▸ **Data excerpts**

*** Begin section ***

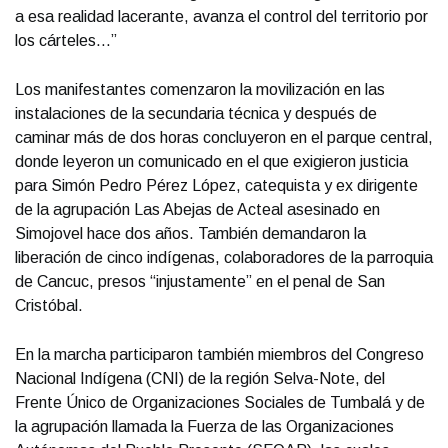
a esa realidad lacerante, avanza el control del territorio por
los cárteles…”
Los manifestantes comenzaron la movilización en las
instalaciones de la secundaria técnica y después de
caminar más de dos horas concluyeron en el parque central,
donde leyeron un comunicado en el que exigieron justicia
para Simón Pedro Pérez López, catequista y ex dirigente
de la agrupación Las Abejas de Acteal asesinado en
Simojovel hace dos años. También demandaron la
liberación de cinco indígenas, colaboradores de la parroquia
de Cancuc, presos “injustamente” en el penal de San
Cristóbal.
En la marcha participaron también miembros del Congreso
Nacional Indígena (CNI) de la región Selva-Note, del
Frente Único de Organizaciones Sociales de Tumbalá y de
la agrupación llamada la Fuerza de las Organizaciones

*** End section ***

▸ **What you need to do**
All lines above from the one containing "caminar más de" to the one containing "liberación de cinco" must be repeated exactly, both lines included, and no others.

▸ **Result**
caminar más de dos horas concluyeron en el parque central,
donde leyeron un comunicado en el que exigieron justicia
para Simón Pedro Pérez López, catequista y ex dirigente
de la agrupación Las Abejas de Acteal asesinado en
Simojovel hace dos años. También demandaron la
liberación de cinco indígenas, colaboradores de la parroquia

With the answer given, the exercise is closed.